* _WORK TO BE COMPLETED_: What you return must match the data exactly, line for line.

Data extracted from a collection
◇ ◇ ◇ ◇ ◇ ◇ ◇

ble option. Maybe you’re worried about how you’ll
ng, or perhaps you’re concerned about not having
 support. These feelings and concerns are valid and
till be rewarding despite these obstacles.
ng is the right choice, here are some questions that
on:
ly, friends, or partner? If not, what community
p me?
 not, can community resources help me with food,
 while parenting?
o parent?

◇ ◇ ◇ ◇ ◇ ◇ ◇

* _ANSWER FOR THIS EXERCISE_:
ble option. Maybe you’re worried about how you’ll
ng, or perhaps you’re concerned about not having
 support. These feelings and concerns are valid and
till be rewarding despite these obstacles.
ng is the right choice, here are some questions that
on:
ly, friends, or partner? If not, what community
p me?
 not, can community resources help me with food,
 while parenting?
o parent?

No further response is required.